We briefly stopped in Montgomery because Emily wanted to see the church where Martin Luther King Jr. led the bus boycott. Montgomery, like Lansing or any other state capitol, was dead on a Sunday. There was not a car, not a soul. We were surprised to find that the church was less than a block from the state capitol building. Emily has studied the civil rights movement extensively and could not remember having ever learned that detail. Strange not to remark upon such an interesting circumstance. While the bus boycott went on, and the fight for civil rights grew, the organizers were just steps from the seat of white power in the state.
Not much going on in Montgomery. We couldn’t find any buses for Emily to take a symbolic ride. Although I should note that a billboard outside of town advertised that bus drivers eat free at Burger King. We pressed on to Mobile.

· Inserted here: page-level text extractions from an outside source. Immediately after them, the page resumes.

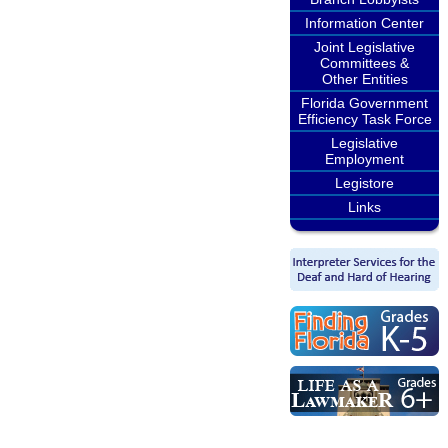
Information Center
Joint Legislative
Committees &
Other Entities
Florida Government
Efficiency Task Force
Legislative
Employment
Legistore
Links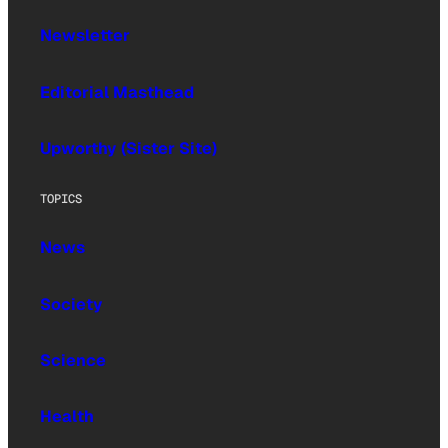
Newsletter
Editorial Masthead
Upworthy (Sister Site)
TOPICS
News
Society
Science
Health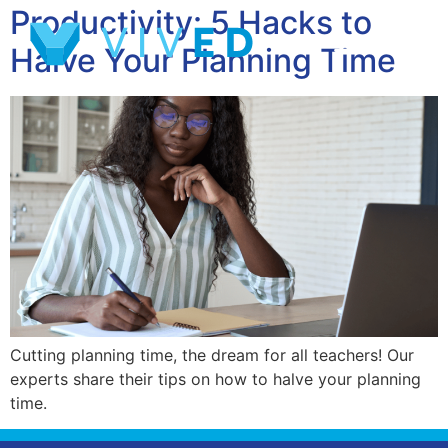
Productivity: 5 Hacks to
Halve Your Planning Time
Cutting planning time, the dream for all teachers! Our
experts share their tips on how to halve your planning
time.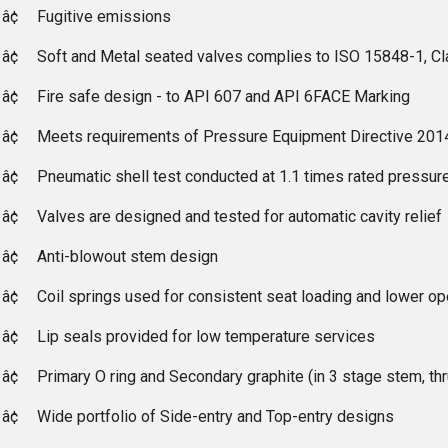
â¢
Fugitive emissions
â¢
Soft and Metal seated valves complies to ISO 15848-1, C
â¢
Fire safe design - to API 607 and API 6FACE Marking
â¢
Meets requirements of Pressure Equipment Directive 201
â¢
Pneumatic shell test conducted at 1.1 times rated pressure
â¢
Valves are designed and tested for automatic cavity relief
â¢
Anti-blowout stem design
â¢
Coil springs used for consistent seat loading and lower op
â¢
Lip seals provided for low temperature services
â¢
Primary O ring and Secondary graphite (in 3 stage stem, th
â¢
Wide portfolio of Side-entry and Top-entry designs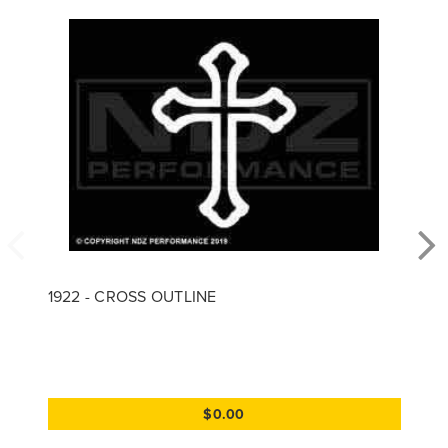
1922 - CROSS OUTLINE
$0.00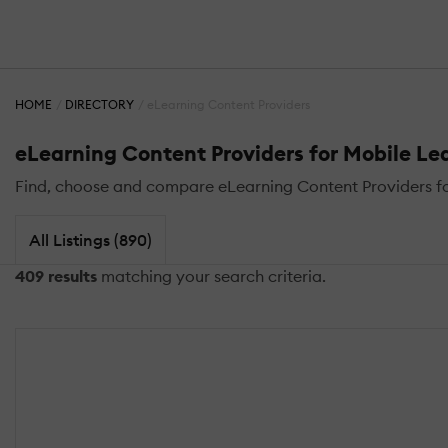
HOME
DIRECTORY
eLearning Content Providers
eLearning Content Providers for Mobile Le
Find, choose and compare eLearning Content Providers for
All Listings (890)
409 results
matching your search criteria.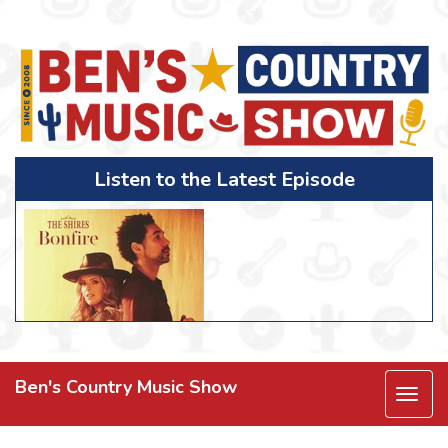
Listen to the Latest Episode
Ben's Country Music Show
Togg
navi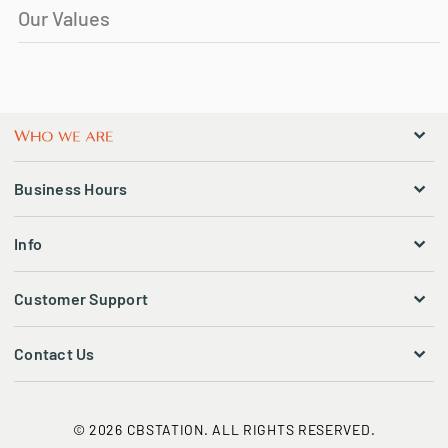
Our Values
Business Hours
Info
Customer Support
Contact Us
© 2026 CBSTATION. ALL RIGHTS RESERVED.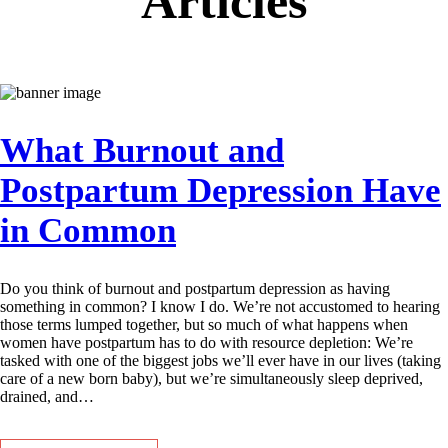
Articles
What Burnout and
Postpartum Depression Have
in Common
Do you think of burnout and postpartum depression as having
something in common? I know I do. We’re not accustomed to hearing
those terms lumped together, but so much of what happens when
women have postpartum has to do with resource depletion: We’re
tasked with one of the biggest jobs we’ll ever have in our lives (taking
care of a new born baby), but we’re simultaneously sleep deprived,
drained, and…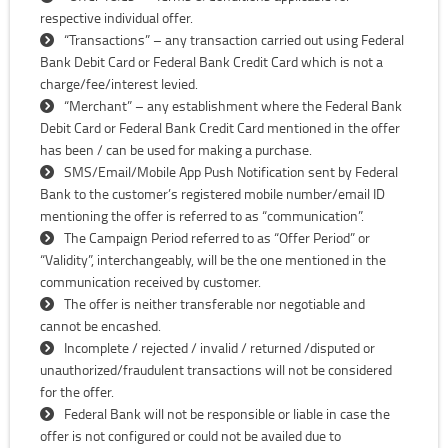
respective individual offer.
“Transactions” – any transaction carried out using Federal
Bank Debit Card or Federal Bank Credit Card which is not a
charge/fee/interest levied.
“Merchant” – any establishment where the Federal Bank
Debit Card or Federal Bank Credit Card mentioned in the offer
has been / can be used for making a purchase.
SMS/Email/Mobile App Push Notification sent by Federal
Bank to the customer’s registered mobile number/email ID
mentioning the offer is referred to as “communication”.
The Campaign Period referred to as “Offer Period” or
“Validity”, interchangeably, will be the one mentioned in the
communication received by customer.
The offer is neither transferable nor negotiable and
cannot be encashed.
Incomplete / rejected / invalid / returned /disputed or
unauthorized/fraudulent transactions will not be considered
for the offer.
Federal Bank will not be responsible or liable in case the
offer is not configured or could not be availed due to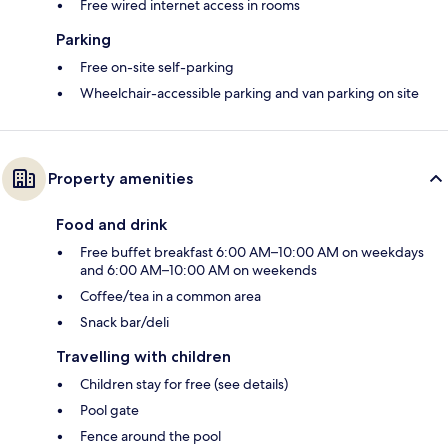
Free wired internet access in rooms
Parking
Free on-site self-parking
Wheelchair-accessible parking and van parking on site
Property amenities
Food and drink
Free buffet breakfast 6:00 AM–10:00 AM on weekdays
and 6:00 AM–10:00 AM on weekends
Coffee/tea in a common area
Snack bar/deli
Travelling with children
Children stay for free (see details)
Pool gate
Fence around the pool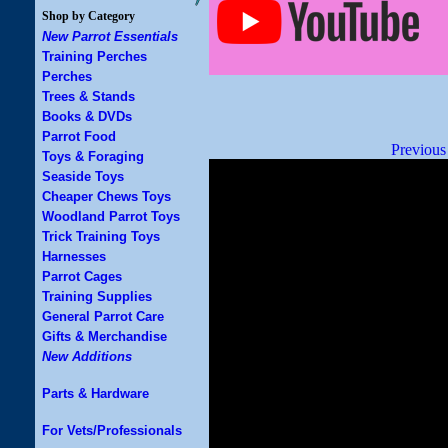
Shop by Category
New Parrot Essentials
Training Perches
Perches
Trees & Stands
Books & DVDs
Parrot Food
Previous
Toys & Foraging
Seaside Toys
Cheaper Chews Toys
Woodland Parrot Toys
Trick Training Toys
Harnesses
Parrot Cages
Training Supplies
General Parrot Care
Gifts & Merchandise
New Additions
Parts & Hardware
For Vets/Professionals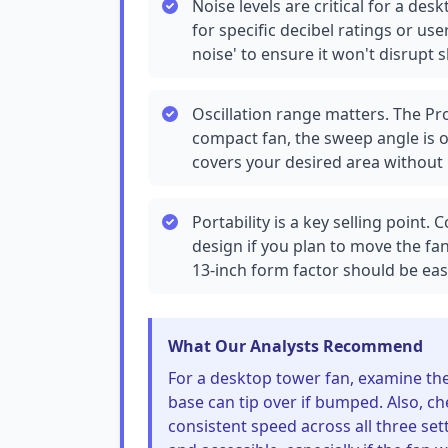
Noise levels are critical for a de
for specific decibel ratings or us
noise' to ensure it won't disrupt sl
Oscillation range matters. The Pro
compact fan, the sweep angle is of
covers your desired area without 
Portability is a key selling point.
design if you plan to move the fa
13-inch form factor should be eas
What Our Analysts Recommend
For a desktop tower fan, examine the b
base can tip over if bumped. Also, ch
consistent speed across all three sett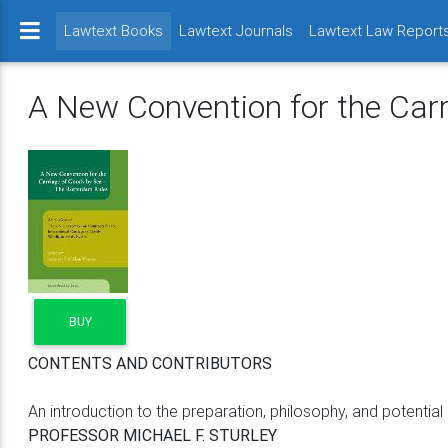
(current)
Lawtext Books
Lawtext Journals
Lawtext Law Report
A New Convention for the Car
BUY
CONTENTS AND CONTRIBUTORS
An introduction to the preparation, philosophy, and potentia
PROFESSOR MICHAEL F. STURLEY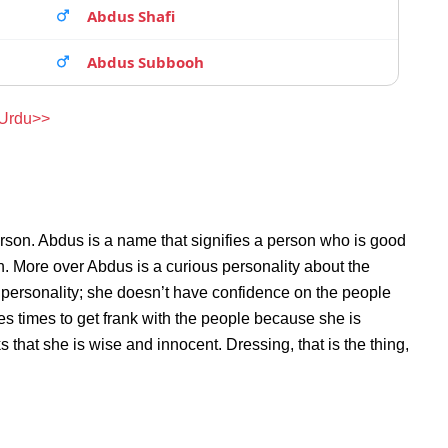
Abdus Shafi
Abdus Subbooh
 Urdu>>
rson. Abdus is a name that signifies a person who is good
on. More over Abdus is a curious personality about the
personality; she doesn’t have confidence on the people
s times to get frank with the people because she is
hat she is wise and innocent. Dressing, that is the thing,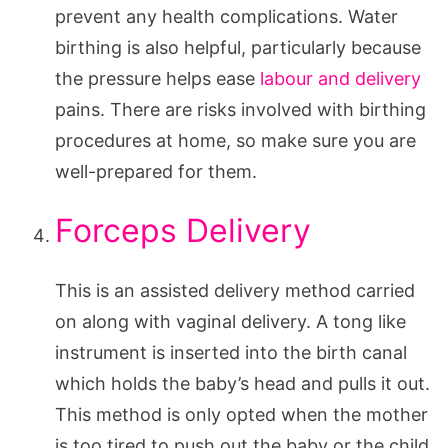
prevent any health complications. Water
birthing is also helpful, particularly because
the pressure helps ease
labour and delivery
pains. There are risks involved with birthing
procedures at home, so make sure you are
well-prepared for them.
Forceps Delivery
This is an assisted delivery method carried
on along with vaginal delivery. A tong like
instrument is inserted into the birth canal
which holds the baby’s head and pulls it out.
This method is only opted when the mother
is too tired to push out the baby or the child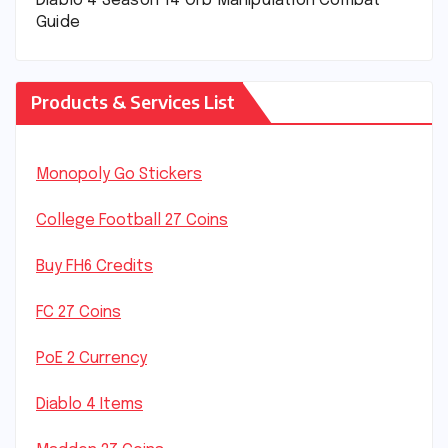
Diablo 4 Season 14 Orb Manipulation Combat
Guide
Products & Services List
Monopoly Go Stickers
College Football 27 Coins
Buy FH6 Credits
FC 27 Coins
PoE 2 Currency
Diablo 4 Items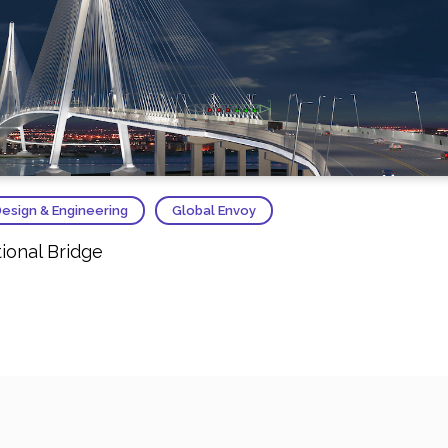
esign & Engineering
Global Envoy
ional Bridge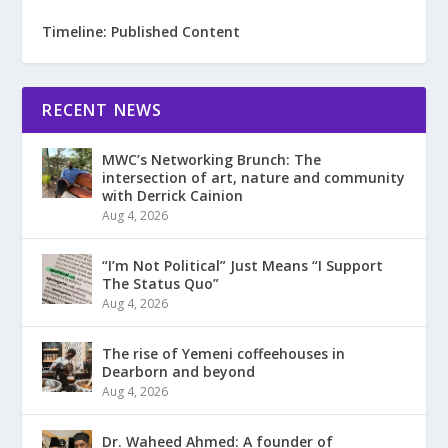
Timeline: Published Content
RECENT NEWS
MWC’s Networking Brunch: The
intersection of art, nature and community
with Derrick Cainion
Aug 4, 2026
“I’m Not Political” Just Means “I Support
The Status Quo”
Aug 4, 2026
The rise of Yemeni coffeehouses in
Dearborn and beyond
Aug 4, 2026
Dr. Waheed Ahmed: A founder of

Mobile’s main drag, Dauphin, has some beautiful architecture. It is quite a cute little town currently undergoing some rejuvenation. Unfortunately, we were visiting on a Sunday night. As recommended, we went to Wintzell’s Oyster House, where we had po’boys and fried green tomatoes. Our waiter had forearms swelling with muscle and a boyish face. He had lived in Mobile most of his life. However, when asked what essential things we should do there before we left, he was at a loss. He pointed across the street and recommended the bar. He tried to convince us to order an oyster plate rather than the po’boy. While the po’boy was delicious, upon looking at the oysters served to another table, we had made the wrong choice.
Having learned to trust this young man’s recommendations, or at least the implication underlying his recommendations (and lack thereof), we left Mobile early the next day for New Orleans.